Beranda / Daerah / Warga Padukuhan Kembang Gelar Tradisi Rasulan di Sendang Beji, Syukur Atas Panen Melimpah dan Pelestarian Budaya

Warga Padukuhan Kembang Gelar Tradisi Rasulan di Sendang Beji, Syukur Atas Panen Melimpah dan Pelestarian Budaya

Gunungkidul,REDAKSI17.COM – Warga Padukuhan Kembang, Kalurahan Sumberejo, Kapanewon Semin, Kabupaten Gunungkidul, Selasa malam, (28/7/2026) menyelenggarakan perayaan Bersih Dusun atau Rasulan yang dipusatkan di Sendang Beji. Acara yang berlangsung meriah ini menjadi momentum bagi masyarakat setempat untuk mengungkapkan rasa syukur atas berkah kesehatan dan hasil panen yang melimpah.

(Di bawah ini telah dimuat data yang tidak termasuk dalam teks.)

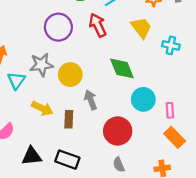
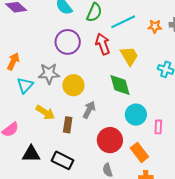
yellow trapezoid: (141, 28) -> (129, 56), moved
gray arrow: (91, 100) -> (89, 110), turned 42
orange rectangle: (175, 137) -> (139, 152), moved

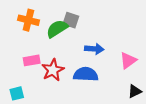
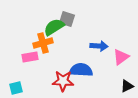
orange cross: (28, 20) -> (43, 43), moved, turned -30
blue arrow: (94, 49) -> (99, 46), moved
red star: (53, 70) -> (63, 81), moved, turned 30

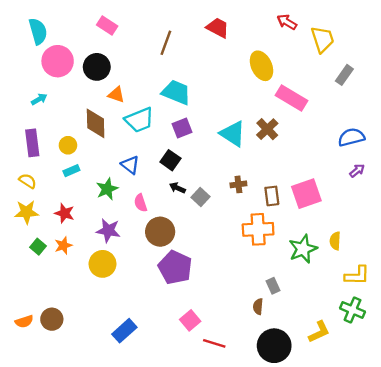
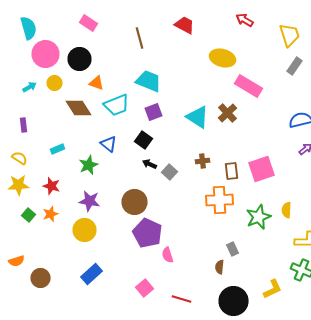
yellow trapezoid: (323, 39) -> (290, 35), moved
brown line: (166, 43) -> (140, 38), turned -35
yellow ellipse: (261, 66) -> (222, 58), turned -50
brown diamond: (96, 123) -> (78, 108), turned -32
purple rectangle: (32, 143) -> (24, 125), size x0.6
yellow circle: (68, 145) -> (54, 83), moved
pink semicircle: (141, 203) -> (168, 255), moved
pink square: (190, 320) -> (144, 288), moved
orange semicircle: (24, 321) -> (16, 261), moved
blue rectangle: (124, 331) -> (92, 274), moved

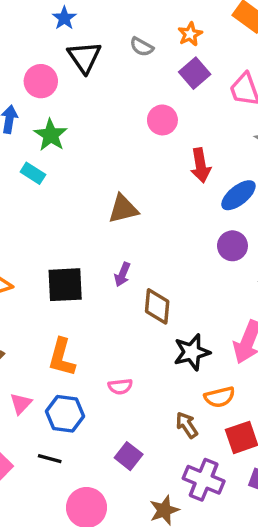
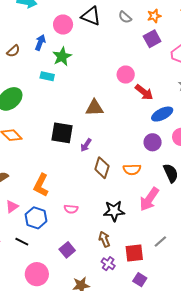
black triangle: (84, 57) -> (91, 16), turned -45
pink circle: (162, 120) -> (126, 75), moved
red arrow: (201, 165) -> (144, 92), turned -54
cyan rectangle: (33, 173) -> (47, 76), turned -32
black square: (65, 285) -> (62, 133), moved
black star: (192, 352) -> (114, 211), moved
orange semicircle: (220, 397) -> (132, 169), moved
purple cross: (204, 480) -> (108, 264), moved, size x0.6

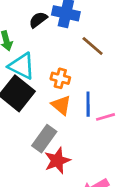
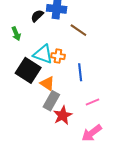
cyan triangle: (22, 66) -> (43, 54), moved
orange triangle: (61, 105) -> (47, 83), moved
pink line: (106, 117) -> (92, 102), moved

Acara ini dihadiri langsung oleh Bupati Gunungkidul, Endah Subekti Kuntariningsih, didampingi oleh anggota DPRD Gunungkidul Untung Ardianto, jajaran pemerintah Kapanewon Semin, serta Lurah setempat. Tidak hanya dihadiri warga lokal, para perantau dari kota-kota besar seperti Jakarta dan Semarang juga turut hadir untuk menjalin tali silaturahmi di tanah kelahiran mereka.

Ketua panitia, Warto, dalam sambutannya menyampaikan apresiasi yang mendalam kepada seluruh warga, baik yang menetap di desa maupun yang di perantauan, atas dukungan materiil dan tenaga demi terlaksananya acara ini. Ia juga melaporkan kondisi pertanian warga yang sangat baik tahun ini, di mana hasil panen jagung mencapai tiga kali.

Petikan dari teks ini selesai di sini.